Calendar of activities and events throughout Child Abuse Prevention Month
The idea of Child Abuse Prevention Month began in 1974, when President Nixon signed the first federal child protection legislation, the Child Abuse Prevention and Treatment Act (CAPTA). Nixon marked the beginning of a new national response to child abuse and neglect. The act provided federal assistance to the states for the purposes of child abuse prevention, identification and treatment programs. The legislation also created the National Center on Child Abuse and Neglect to act as a focal point for CAPTA activities. The National Center on Child Abuse continues today, but is now known as the Office on Child Abuse and Neglect.
The Federal Advisory Board on Child Abuse and Neglect published their first report in March 1978, setting federal standards for child abuse and neglect prevention and treatment programs and projects. In 1982, Congress designated June 6 – 12 as the first National Child Abuse Prevention Week.
In 1983 the month of April because Child Abuse Prevention Month when Ronald Reagan signed Proclamation No. 5039 which stated that child abuse and neglect “continue to threaten the lives and health of over a million of our Nation’s children. Their physical suffering and emotional anguish challenge us, as parents, neighbors, and citizens, to increase our attention to their protection and intensify our efforts to prevent their maltreatment.”
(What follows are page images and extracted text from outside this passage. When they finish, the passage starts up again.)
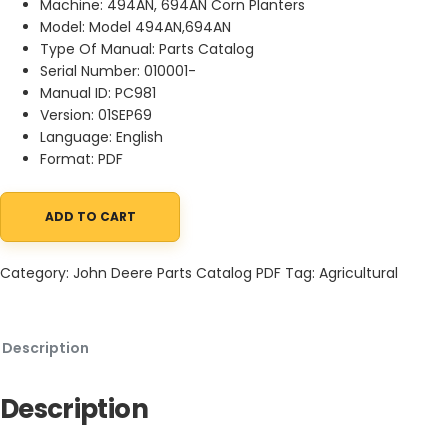
Machine: 494AN, 694AN Corn Planters
Model: Model 494AN,694AN
Type Of Manual: Parts Catalog
Serial Number: 010001-
Manual ID: PC981
Version: 01SEP69
Language: English
Format: PDF
ADD TO CART
John Deere 494AN, 694AN Corn Planters Parts Catalog PC981 01
Category:
John Deere Parts Catalog PDF
Tag:
Agricultural
Description
Description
In the decades since, efforts to prevent child abuse have expanded with new federal agencies, laws and grants that create minimum standards, provide support and offer resources for child abuse prevention. Broad-based partnerships between national organizations, federal groups and parents strengthen families and communities. Some resources support families while other resources support service providers in their work with parents, caregivers and children.
Why blue?
During April you may see people wearing a looped blue ribbon or a blue pinwheel in observance of Child Abuse Prevention Month, and you may wonder what the significance of blue is. There is deep meaning behind what has become a nationally recognized symbol for child abuse prevention.
In the spring of 1989, a grandmother named Bonnie Finney took a stand against child abuse in Norfolk, Va. She tied a blue ribbon on the antenna of her minivan in remembrance of her late grandson and as a signal to her community that child abuse was a devastating social plague.
Her grandson, Michael Wayne "Bubba" Dickenson, and his siblings had lived in an at-risk, abusive home environment.
Despite Finney's efforts to intervene on behalf of her grandchildren, the boyfriend of the children's mother murdered 3-year-old Bubba. His body was found, bound, beaten, and bruised, in a weighted toolbox at the bottom of a canal.
Finney said she was thinking about all the bruises she had seen on her grandchildren and decided to tie a blue ribbon on her van. She said she intended to never forget the battered, bruised bodies of her grandchildren. The color blue is a reminder of the color of their bruises and serves as a reminder to fight for protection of children.